__PROBLEM TO SOLVE__.
The answer must be an exact copy of the lines from the one containing "K. K. Srivastava" through the end of the records, with the pictures left out.

__AVAILABLE DATA__.
--*--
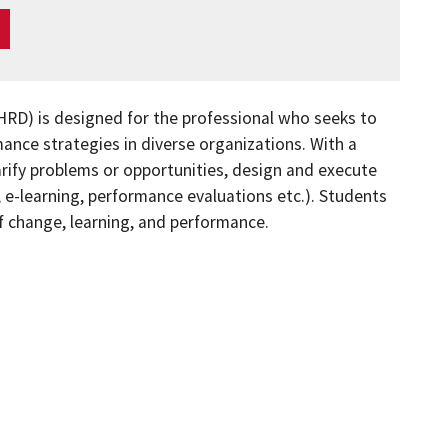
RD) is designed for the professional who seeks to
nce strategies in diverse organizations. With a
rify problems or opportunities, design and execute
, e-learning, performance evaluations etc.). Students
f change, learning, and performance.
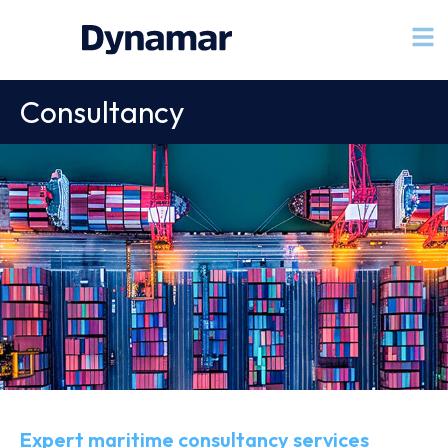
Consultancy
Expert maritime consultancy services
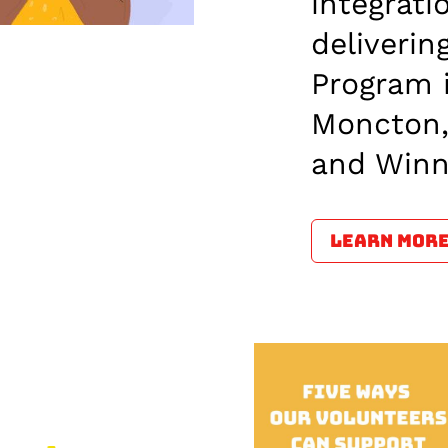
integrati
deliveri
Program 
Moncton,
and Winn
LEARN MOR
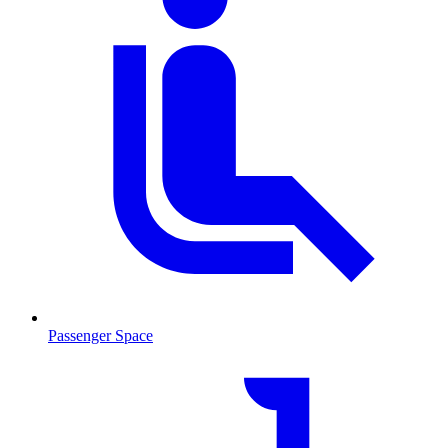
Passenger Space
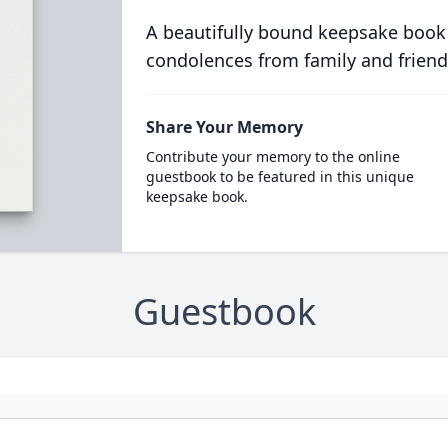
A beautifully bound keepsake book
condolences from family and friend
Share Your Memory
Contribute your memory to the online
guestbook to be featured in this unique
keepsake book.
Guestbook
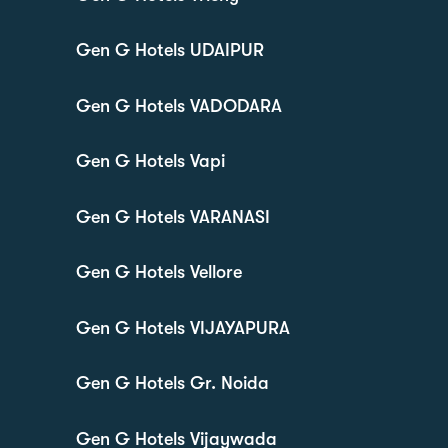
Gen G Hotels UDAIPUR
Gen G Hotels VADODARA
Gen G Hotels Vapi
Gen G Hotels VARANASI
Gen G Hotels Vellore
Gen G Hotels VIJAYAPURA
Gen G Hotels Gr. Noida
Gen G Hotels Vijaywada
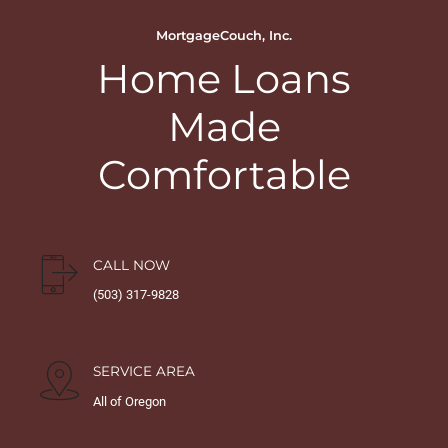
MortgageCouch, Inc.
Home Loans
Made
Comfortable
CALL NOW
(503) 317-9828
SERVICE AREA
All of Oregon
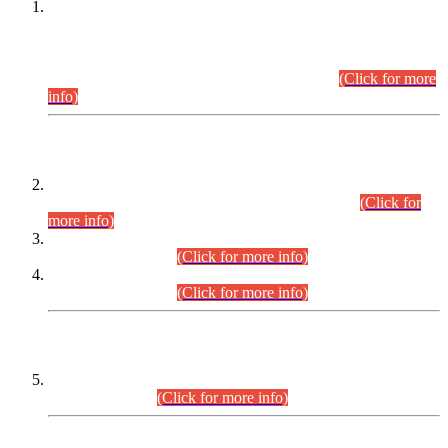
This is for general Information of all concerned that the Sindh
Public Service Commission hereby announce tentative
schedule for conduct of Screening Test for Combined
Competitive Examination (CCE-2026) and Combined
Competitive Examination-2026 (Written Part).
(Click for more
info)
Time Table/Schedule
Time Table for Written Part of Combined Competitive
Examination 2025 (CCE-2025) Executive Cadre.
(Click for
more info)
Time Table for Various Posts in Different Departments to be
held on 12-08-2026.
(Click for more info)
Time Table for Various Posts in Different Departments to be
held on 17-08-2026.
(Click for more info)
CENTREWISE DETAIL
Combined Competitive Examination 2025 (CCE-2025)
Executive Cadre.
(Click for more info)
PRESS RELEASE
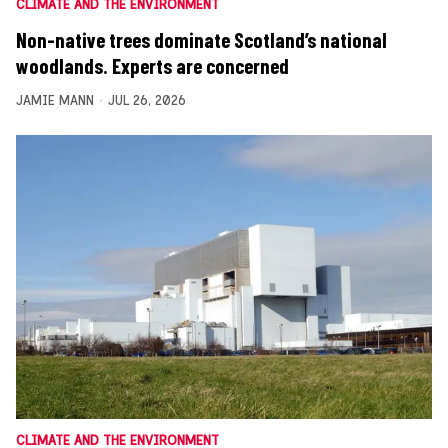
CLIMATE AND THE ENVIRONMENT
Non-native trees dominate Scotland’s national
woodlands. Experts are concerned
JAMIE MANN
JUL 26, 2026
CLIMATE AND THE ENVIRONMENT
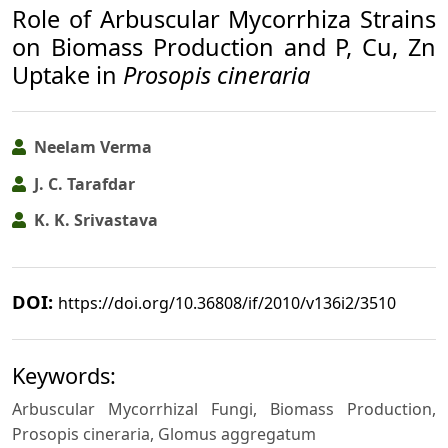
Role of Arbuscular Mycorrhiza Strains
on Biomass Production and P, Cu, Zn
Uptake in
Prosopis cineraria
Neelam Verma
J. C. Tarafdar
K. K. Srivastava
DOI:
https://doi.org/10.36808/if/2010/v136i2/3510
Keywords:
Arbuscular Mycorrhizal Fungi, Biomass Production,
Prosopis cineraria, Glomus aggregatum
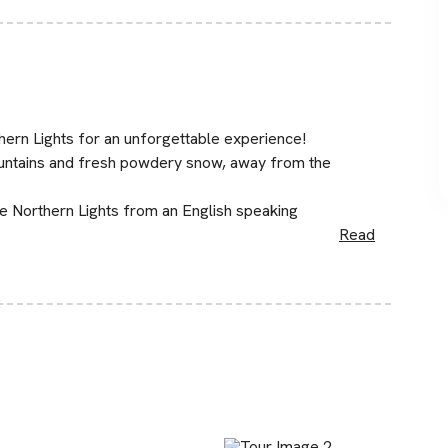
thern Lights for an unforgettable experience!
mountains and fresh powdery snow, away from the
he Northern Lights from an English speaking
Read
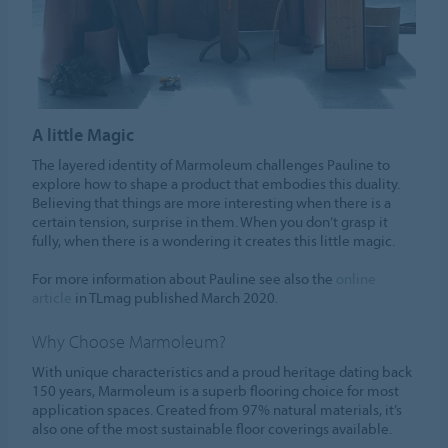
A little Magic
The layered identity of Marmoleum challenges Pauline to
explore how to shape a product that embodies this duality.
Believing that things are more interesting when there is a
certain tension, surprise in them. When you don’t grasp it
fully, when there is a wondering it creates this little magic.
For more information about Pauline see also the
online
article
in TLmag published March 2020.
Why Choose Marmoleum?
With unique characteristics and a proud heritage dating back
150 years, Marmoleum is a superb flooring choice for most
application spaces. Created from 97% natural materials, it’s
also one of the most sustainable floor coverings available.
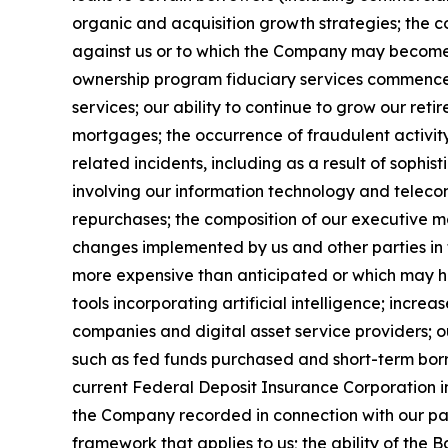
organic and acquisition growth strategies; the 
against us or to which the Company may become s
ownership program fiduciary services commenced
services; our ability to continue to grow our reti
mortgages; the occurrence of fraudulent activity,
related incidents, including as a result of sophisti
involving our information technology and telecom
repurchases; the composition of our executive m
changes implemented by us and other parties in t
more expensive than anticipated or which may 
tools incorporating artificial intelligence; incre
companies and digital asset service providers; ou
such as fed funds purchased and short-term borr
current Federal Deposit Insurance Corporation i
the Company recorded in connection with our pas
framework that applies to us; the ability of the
--*--
__ANSWER__.
K. K. Srivastava
DOI:
https://doi.org/10.36808/if/2010/v136i2/3510
Keywords:
Arbuscular Mycorrhizal Fungi, Biomass Production,
Prosopis cineraria, Glomus aggregatum
thern Lights for an unforgettable experience!
mountains and fresh powdery snow, away from the
he Northern Lights from an English speaking
Read
A little Magic
The layered identity of Marmoleum challenges Pauline to
explore how to shape a product that embodies this duality.
Believing that things are more interesting when there is a
certain tension, surprise in them. When you don’t grasp it
fully, when there is a wondering it creates this little magic.
For more information about Pauline see also the
online
article
in TLmag published March 2020.
Why Choose Marmoleum?
With unique characteristics and a proud heritage dating back
150 years, Marmoleum is a superb flooring choice for most
application spaces. Created from 97% natural materials, it’s
also one of the most sustainable floor coverings available.
organic and acquisition growth strategies; the 
against us or to which the Company may become s
ownership program fiduciary services commenced
services; our ability to continue to grow our reti
mortgages; the occurrence of fraudulent activity,
related incidents, including as a result of sophisti
involving our information technology and telecom
repurchases; the composition of our executive m
changes implemented by us and other parties in t
more expensive than anticipated or which may 
tools incorporating artificial intelligence; incre
companies and digital asset service providers; ou
such as fed funds purchased and short-term borr
current Federal Deposit Insurance Corporation i
the Company recorded in connection with our pas
framework that applies to us; the ability of the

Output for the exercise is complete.